§ **Action item**
Every line below that holds the string "Profiles" should be copied.

[Data records]
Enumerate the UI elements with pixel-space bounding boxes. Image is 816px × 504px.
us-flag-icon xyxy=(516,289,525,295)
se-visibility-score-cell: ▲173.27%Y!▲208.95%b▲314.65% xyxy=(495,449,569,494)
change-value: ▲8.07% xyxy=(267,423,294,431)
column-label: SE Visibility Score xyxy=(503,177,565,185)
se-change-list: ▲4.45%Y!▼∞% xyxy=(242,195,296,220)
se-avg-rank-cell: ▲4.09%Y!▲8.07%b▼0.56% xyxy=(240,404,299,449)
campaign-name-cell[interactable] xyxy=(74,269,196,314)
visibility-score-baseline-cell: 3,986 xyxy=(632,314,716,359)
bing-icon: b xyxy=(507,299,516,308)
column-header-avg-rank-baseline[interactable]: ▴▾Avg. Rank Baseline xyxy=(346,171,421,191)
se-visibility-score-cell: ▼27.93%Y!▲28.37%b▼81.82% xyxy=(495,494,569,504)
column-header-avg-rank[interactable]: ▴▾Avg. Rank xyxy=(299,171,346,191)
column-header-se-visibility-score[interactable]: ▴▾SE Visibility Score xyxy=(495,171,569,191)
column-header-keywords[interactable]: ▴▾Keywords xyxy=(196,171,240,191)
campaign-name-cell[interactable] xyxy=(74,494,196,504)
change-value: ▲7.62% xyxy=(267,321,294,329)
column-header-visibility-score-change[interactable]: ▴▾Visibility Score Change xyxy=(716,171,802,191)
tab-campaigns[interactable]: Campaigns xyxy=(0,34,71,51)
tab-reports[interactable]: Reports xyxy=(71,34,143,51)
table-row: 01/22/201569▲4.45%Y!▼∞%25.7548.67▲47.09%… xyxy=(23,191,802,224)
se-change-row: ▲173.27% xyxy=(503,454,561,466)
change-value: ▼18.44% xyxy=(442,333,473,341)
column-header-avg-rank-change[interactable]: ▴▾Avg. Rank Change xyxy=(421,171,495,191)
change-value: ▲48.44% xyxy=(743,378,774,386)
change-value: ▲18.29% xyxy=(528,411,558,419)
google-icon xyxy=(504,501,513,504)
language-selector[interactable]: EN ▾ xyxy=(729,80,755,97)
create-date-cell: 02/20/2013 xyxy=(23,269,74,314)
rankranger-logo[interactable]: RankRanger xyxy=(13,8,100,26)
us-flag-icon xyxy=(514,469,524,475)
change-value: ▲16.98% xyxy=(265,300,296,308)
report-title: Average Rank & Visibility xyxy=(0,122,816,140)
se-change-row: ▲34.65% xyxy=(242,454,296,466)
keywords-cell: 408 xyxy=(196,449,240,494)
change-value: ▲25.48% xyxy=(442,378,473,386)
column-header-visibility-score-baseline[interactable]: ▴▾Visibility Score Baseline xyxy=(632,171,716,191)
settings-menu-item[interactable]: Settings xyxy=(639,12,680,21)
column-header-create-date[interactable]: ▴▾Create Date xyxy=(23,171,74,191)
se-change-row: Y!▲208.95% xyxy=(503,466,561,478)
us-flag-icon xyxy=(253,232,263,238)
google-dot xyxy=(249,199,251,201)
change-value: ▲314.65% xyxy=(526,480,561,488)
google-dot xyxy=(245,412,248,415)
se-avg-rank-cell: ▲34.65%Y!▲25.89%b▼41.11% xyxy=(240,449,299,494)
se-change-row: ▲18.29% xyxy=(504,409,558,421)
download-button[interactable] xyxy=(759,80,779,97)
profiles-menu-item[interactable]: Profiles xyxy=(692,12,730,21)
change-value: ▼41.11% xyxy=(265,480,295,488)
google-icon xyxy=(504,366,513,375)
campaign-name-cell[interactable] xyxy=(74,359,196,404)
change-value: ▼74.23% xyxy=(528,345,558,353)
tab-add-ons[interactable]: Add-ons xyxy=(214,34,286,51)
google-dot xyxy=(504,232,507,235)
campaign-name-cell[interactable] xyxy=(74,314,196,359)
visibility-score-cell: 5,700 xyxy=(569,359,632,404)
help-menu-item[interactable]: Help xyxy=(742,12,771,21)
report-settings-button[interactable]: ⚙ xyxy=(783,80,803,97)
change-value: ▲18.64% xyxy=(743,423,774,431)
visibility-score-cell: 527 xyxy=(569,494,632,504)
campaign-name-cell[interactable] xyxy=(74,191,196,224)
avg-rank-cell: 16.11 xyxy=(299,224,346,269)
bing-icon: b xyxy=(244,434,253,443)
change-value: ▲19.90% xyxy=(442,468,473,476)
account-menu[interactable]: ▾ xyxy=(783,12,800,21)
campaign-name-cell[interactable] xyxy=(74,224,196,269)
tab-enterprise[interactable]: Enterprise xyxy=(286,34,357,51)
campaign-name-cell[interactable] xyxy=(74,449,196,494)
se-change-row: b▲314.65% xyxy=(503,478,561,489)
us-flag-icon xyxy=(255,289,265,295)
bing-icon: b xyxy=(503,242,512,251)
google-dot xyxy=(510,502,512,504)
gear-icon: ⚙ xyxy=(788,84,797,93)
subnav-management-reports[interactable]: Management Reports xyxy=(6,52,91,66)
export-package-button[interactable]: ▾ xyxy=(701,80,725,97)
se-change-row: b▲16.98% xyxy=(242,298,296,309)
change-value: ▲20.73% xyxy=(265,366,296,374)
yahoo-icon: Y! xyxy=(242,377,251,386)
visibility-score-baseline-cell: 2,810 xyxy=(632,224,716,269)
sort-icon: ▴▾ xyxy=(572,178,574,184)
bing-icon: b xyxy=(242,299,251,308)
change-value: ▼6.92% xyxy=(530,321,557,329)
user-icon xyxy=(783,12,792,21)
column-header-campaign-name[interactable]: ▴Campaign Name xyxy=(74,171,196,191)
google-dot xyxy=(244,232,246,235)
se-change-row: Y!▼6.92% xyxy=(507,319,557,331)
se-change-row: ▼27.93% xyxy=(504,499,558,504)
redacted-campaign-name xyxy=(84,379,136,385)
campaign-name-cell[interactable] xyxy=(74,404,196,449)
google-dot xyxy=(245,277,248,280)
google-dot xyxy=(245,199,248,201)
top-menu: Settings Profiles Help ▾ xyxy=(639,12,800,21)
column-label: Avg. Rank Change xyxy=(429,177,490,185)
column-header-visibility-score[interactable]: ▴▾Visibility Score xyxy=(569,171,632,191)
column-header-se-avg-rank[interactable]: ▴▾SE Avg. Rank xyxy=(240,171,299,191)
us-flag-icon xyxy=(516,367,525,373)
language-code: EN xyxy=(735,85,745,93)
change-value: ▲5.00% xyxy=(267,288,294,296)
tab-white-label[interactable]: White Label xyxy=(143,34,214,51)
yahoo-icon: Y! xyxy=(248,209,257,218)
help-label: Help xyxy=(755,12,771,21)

§ **Solution for this task**
profiles-menu-item[interactable]: Profiles xyxy=(692,12,730,21)
top-menu: Settings Profiles Help ▾ xyxy=(639,12,800,21)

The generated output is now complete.